Directions
Find the line with "шее общество требовало" and the line with "ике. Они собирали для" in the entries below; output exactly those two lines, every line between them, and no others.

Dataset entries

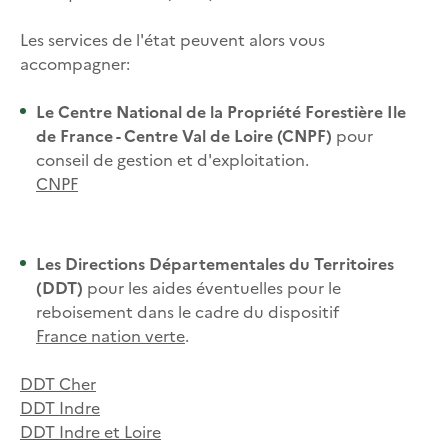
Les services de l'état peuvent alors vous
accompagner:
Le Centre National de la Propriété Forestière Ile
de France - Centre Val de Loire (CNPF)
pour
conseil de gestion et d'exploitation.
CNPF
Les Directions Départementales du Territoires
(DDT)
pour les aides éventuelles pour le
reboisement dans le cadre du dispositif
France nation verte
.
DDT Cher
DDT Indre
DDT Indre et Loire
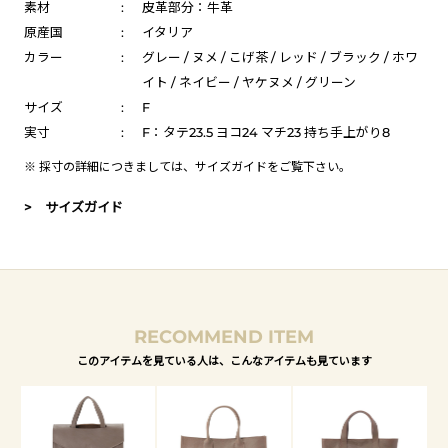
素材
:
皮革部分：牛革
原産国
:
イタリア
カラー
:
グレー / ヌメ / こげ茶 / レッド / ブラック / ホワ
イト / ネイビー / ヤケヌメ / グリーン
サイズ
:
F
実寸
:
F：タテ23.5 ヨコ24 マチ23 持ち手上がり8
※ 採寸の詳細につきましては、
サイズガイド
をご覧下さい。
> サイズガイド
RECOMMEND ITEM
このアイテムを見ている人は、こんなアイテムも見ています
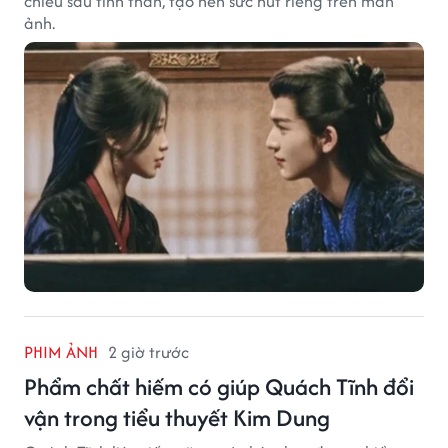
chiều sâu tinh thần, tạo nên sức hút riêng trên màn
ảnh.
PHIM ẢNH
2 giờ trước
Phẩm chất hiếm có giúp Quách Tĩnh đổi
vận trong tiểu thuyết Kim Dung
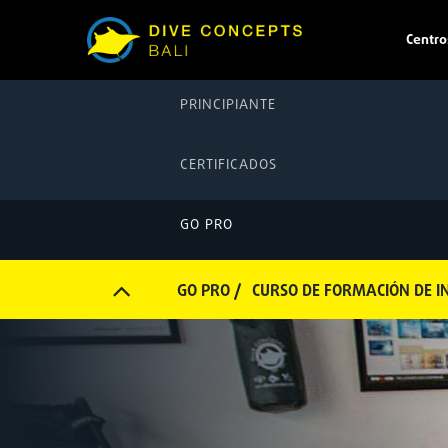
Centro
PRINCIPIANTE
CERTIFICADOS
GO PRO
GO PRO /
CURSO DE FORMACIÓN DE IN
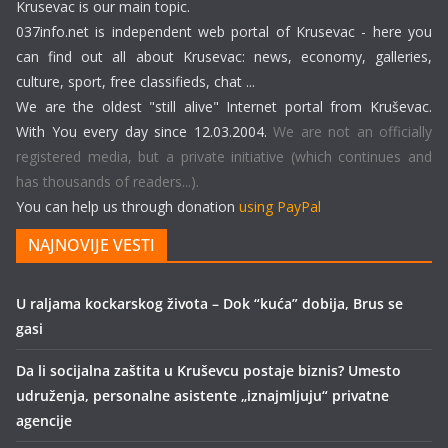
Krusevac is our main topic.
037info.net is independent web portal of Krusevac - here you
can find out all about Krusevac: news, economy, galleries,
culture, sport, free classifieds, chat ...
We are the oldest "still alive" Internet portal from Kruševac.
With You every day since 12.03.2004.
We are not an officially
registered media, but a private initiative (which continues and
has thousands of readers...).
You can help us through donation
using PayPal
NAJNOVIJE VESTI
U raljama kockarskog života – Dok “kuća” dobija, Brus se
gasi
Da li socijalna zaštita u Kruševcu postaje biznis? Umesto
udruženja, personalne asistente „iznajmljuju“ privatne
agencije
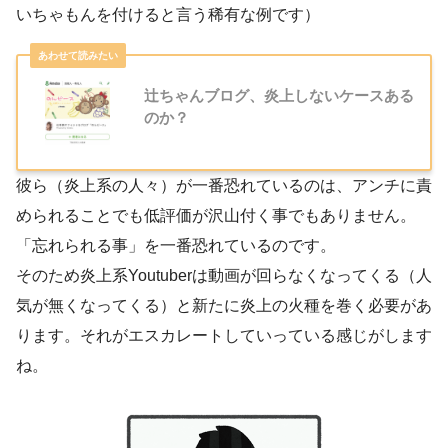
いちゃもんを付けると言う稀有な例です）
辻ちゃんブログ、炎上しないケースある
のか？
彼ら（炎上系の人々）が一番恐れているのは、アンチに責
められることでも低評価が沢山付く事でもありません。
「忘れられる事」を一番恐れているのです。
そのため炎上系Youtuberは動画が回らなくなってくる（人
気が無くなってくる）と新たに炎上の火種を巻く必要があ
ります。それがエスカレートしていっている感じがします
ね。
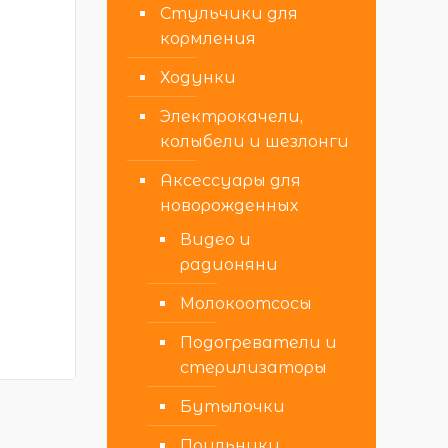
Стульчики для
кормления
Ходунки
Электрокачели,
колыбели и шезлонги
Аксессуары для
новорожденных
Видео и
радионяни
Молокоотсосы
Подогреватели и
стерилизаторы
Бутылочки
Поильники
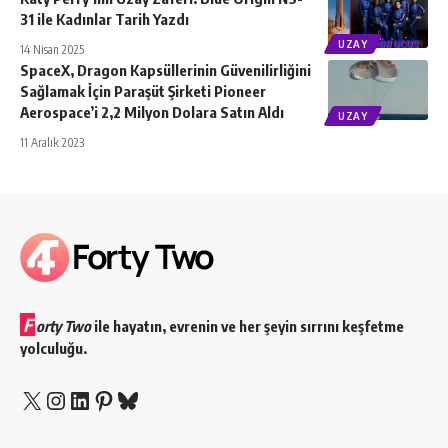
31 ile Kadınlar Tarih Yazdı
UZAY
14 Nisan 2025
SpaceX, Dragon Kapsüllerinin Güvenilirliğini
Sağlamak İçin Paraşüt Şirketi Pioneer
Aerospace’i 2,2 Milyon Dolara Satın Aldı
UZAY
11 Aralık 2023
F
orty Two
ile hayatın, evrenin ve her şeyin sırrını keşfetme
yolculuğu.
X
Instagram
LinkedIn
Pinterest
Bluesky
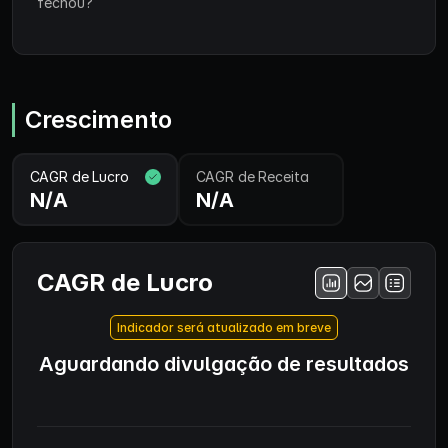
fechou?
Crescimento
CAGR de Lucro
CAGR de Receita
N/A
N/A
CAGR de Lucro
Indicador será atualizado em breve
Aguardando divulgação de resultados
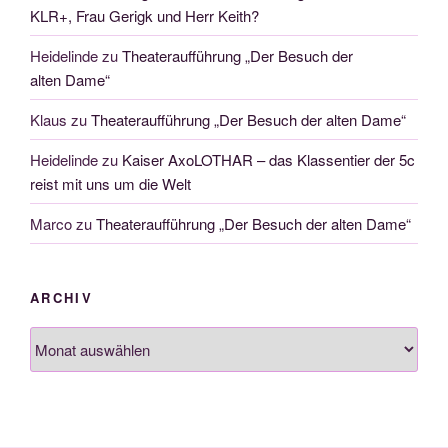
KLR+, Frau Gerigk und Herr Keith?
Heidelinde
zu
Theateraufführung „Der Besuch der
alten Dame“
Klaus
zu
Theateraufführung „Der Besuch der alten Dame“
Heidelinde
zu
Kaiser AxoLOTHAR – das Klassentier der 5c
reist mit uns um die Welt
Marco
zu
Theateraufführung „Der Besuch der alten Dame“
ARCHIV
Archiv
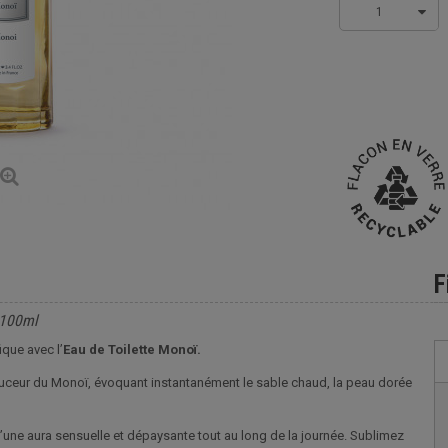
1
F
 100ml
ique avec l’
Eau de Toilette Monoï.
douceur du Monoï, évoquant instantanément le sable chaud, la peau dorée
une aura sensuelle et dépaysante tout au long de la journée. Sublimez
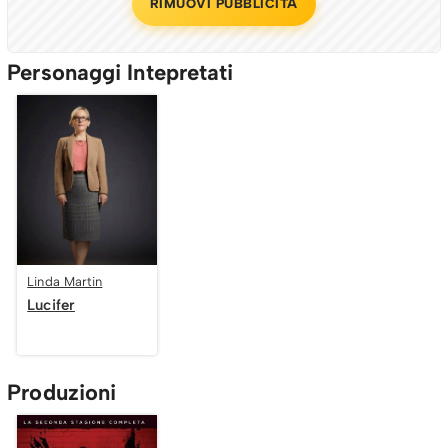
RIMUOVI PUBBLICITÀ
Personaggi Intepretati
Linda Martin
Lucifer
Produzioni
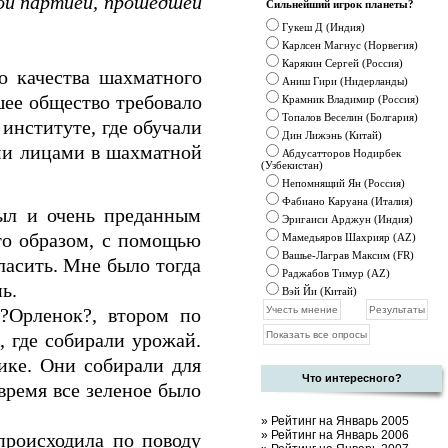
кой партией, прошедшей
Сильнейший игрок планеты?
Гукеш Д (Индия)
Карлсен Магнус (Норвегия)
Карякин Сергей (Россия)
о качества шахматного
Аниш Гири (Нидерланды)
шее общество требовало
Крамник
Владимир (Россия)
Топалов Веселин (Болгария)
институте, где обучали
Дин Лижэнь (Китай)
ми лицами в шахматной
Абдусатторов Нодирбек
(Узбекистан)
Непомнящий Ян (Россия)
Фабиано Каруана (Италия)
ыл и очень преданным
Эригаиси Арджун (Индия)
то образом, с помощью
Мамедьяров Шахрияр (AZ)
Вашье-Лаграв Максим (FR)
ласить. Мне было тогда
Раджабов Тимур (AZ)
ь.
Вэй Йи (Китай)
 ?Орленок?, втором по
, где собирали урожай.
ике. Они собирали для
Что интересного?
время все зеленое было
»
Рейтинг на Январь 2005
»
Рейтинг на Январь 2006
происходила по поводу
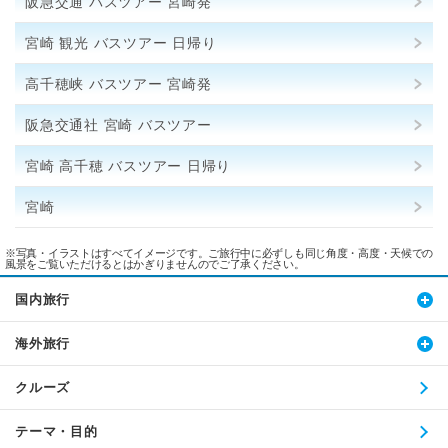
阪急交通 バスツアー 宮崎発
宮崎 観光 バスツアー 日帰り
高千穂峡 バスツアー 宮崎発
阪急交通社 宮崎 バスツアー
宮崎 高千穂 バスツアー 日帰り
宮崎
※写真・イラストはすべてイメージです。ご旅行中に必ずしも同じ角度・高度・天候での
風景をご覧いただけるとはかぎりませんのでご了承ください。
国内旅行
海外旅行
クルーズ
テーマ・目的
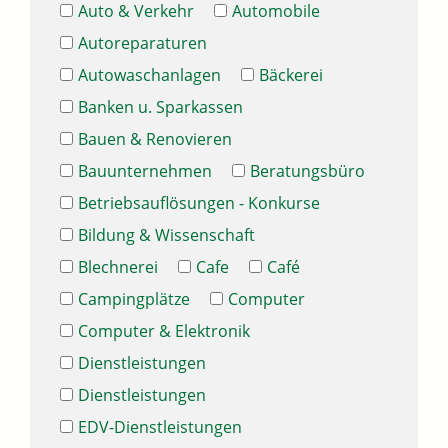
Auto & Verkehr
Automobile
Autoreparaturen
Autowaschanlagen
Bäckerei
Banken u. Sparkassen
Bauen & Renovieren
Bauunternehmen
Beratungsbüro
Betriebsauflösungen - Konkurse
Bildung & Wissenschaft
Blechnerei
Cafe
Café
Campingplätze
Computer
Computer & Elektronik
Dienstleistungen
Dienstleistungen
EDV-Dienstleistungen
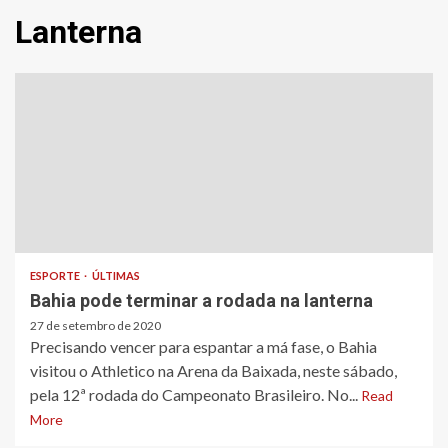
Lanterna
ESPORTE
ÚLTIMAS
Bahia pode terminar a rodada na lanterna
27 de setembro de 2020
Precisando vencer para espantar a má fase, o Bahia
visitou o Athletico na Arena da Baixada, neste sábado,
pela 12ª rodada do Campeonato Brasileiro. No...
Read
More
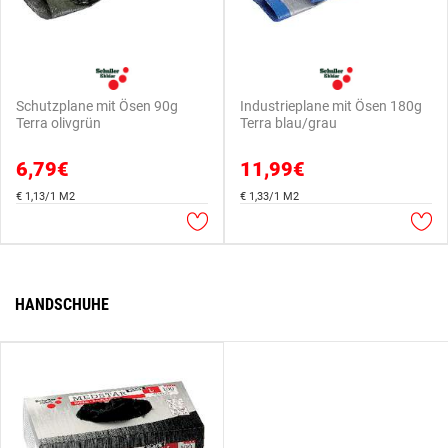
Schutzplane mit Ösen 90g
Industrieplane mit Ösen 180g
Terra olivgrün
Terra blau/grau
6,79€
11,99€
€ 1,13/1 M2
€ 1,33/1 M2
HANDSCHUHE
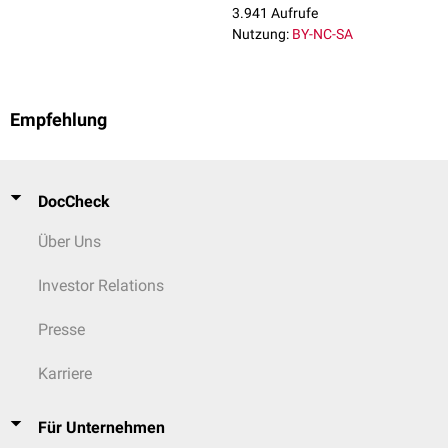
3.941 Aufrufe
Nutzung:
BY-NC-SA
Empfehlung
DocCheck
Über Uns
Investor Relations
Presse
Karriere
Für Unternehmen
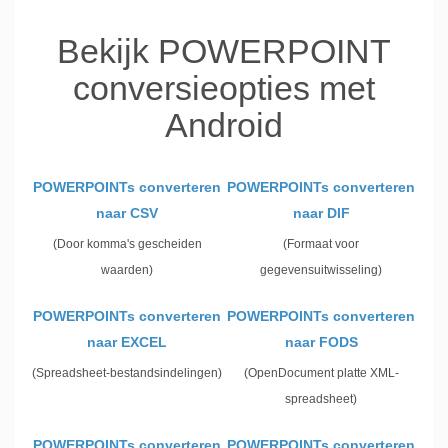
Bekijk POWERPOINT
conversieopties met
Android
POWERPOINTs converteren
POWERPOINTs converteren
naar CSV
naar DIF
(Door komma's gescheiden
(Formaat voor
waarden)
gegevensuitwisseling)
POWERPOINTs converteren
POWERPOINTs converteren
naar EXCEL
naar FODS
(Spreadsheet-bestandsindelingen)
(OpenDocument platte XML-
spreadsheet)
POWERPOINTs converteren
POWERPOINTs converteren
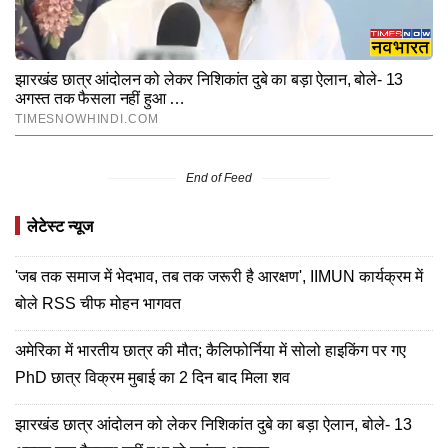
End of Feed
लेटेस्ट न्यूज
'जब तक समाज में भेदभाव, तब तक जरूरी है आरक्षण', IIMUN कार्यक्रम में
बोले RSS चीफ मोहन भागवत
अमेरिका में भारतीय छात्र की मौत; कैलिफोर्निया में सोलो हाइकिंग पर गए
PhD छात्र विक्रम मुबाई का 2 दिन बाद मिला शव
झारखंड छात्र आंदोलन को लेकर निशिकांत दुबे का बड़ा ऐलान, बोले- 13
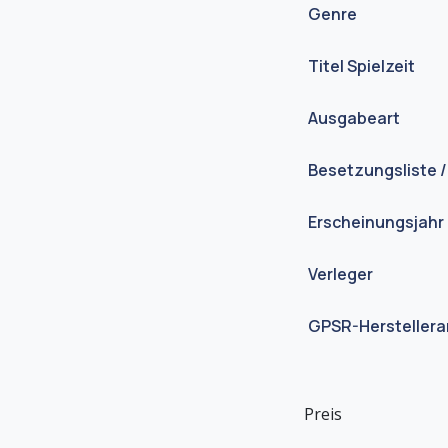
Genre
Titel Spielzeit
Ausgabeart
Besetzungsliste /
Erscheinungsjahr
Verleger
GPSR-Hersteller
Preis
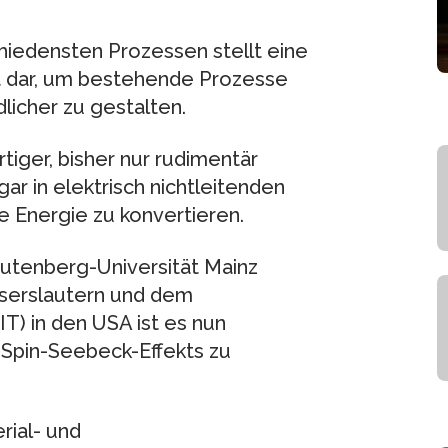
iedensten Prozessen stellt eine
t dar, um bestehende Prozesse
licher zu gestalten.
tiger, bisher nur rudimentär
ar in elektrisch nichtleitenden
e Energie zu konvertieren.
utenberg-Universität Mainz
aiserslautern und dem
T) in den USA ist es nun
 Spin-Seebeck-Effekts zu
rial- und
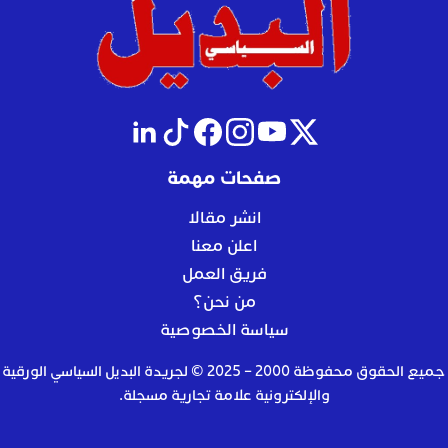
صفحات مهمة
انشر مقالا
اعلن معنا
فريق العمل
من نحن؟
سياسة الخصوصية
جميع الحقوق محفوظة 2000 – 2025 © لجريدة البديل السياسي الورقية
والإلكترونية علامة تجارية مسجلة.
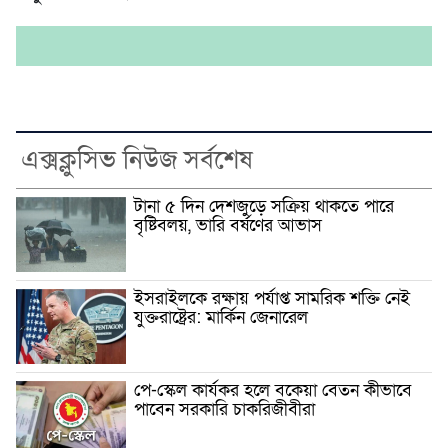
এক্সক্লুসিভ নিউজ সর্বশেষ
টানা ৫ দিন দেশজুড়ে সক্রিয় থাকতে পারে
বৃষ্টিবলয়, ভারি বর্ষণের আভাস
ইসরাইলকে রক্ষায় পর্যাপ্ত সামরিক শক্তি নেই
যুক্তরাষ্ট্রের: মার্কিন জেনারেল
পে-স্কেল কার্যকর হলে বকেয়া বেতন কীভাবে
পাবেন সরকারি চাকরিজীবীরা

Written reply
шее общество требовало
Крамник
Владимир (Россия)
Топалов Веселин (Болгария)
институте, где обучали
Дин Лижэнь (Китай)
ми лицами в шахматной
Абдусатторов Нодирбек
(Узбекистан)
Непомнящий Ян (Россия)
Фабиано Каруана (Италия)
ыл и очень преданным
Эригаиси Арджун (Индия)
то образом, с помощью
Мамедьяров Шахрияр (AZ)
Вашье-Лаграв Максим (FR)
ласить. Мне было тогда
Раджабов Тимур (AZ)
ь.
Вэй Йи (Китай)
 ?Орленок?, втором по
, где собирали урожай.
ике. Они собирали для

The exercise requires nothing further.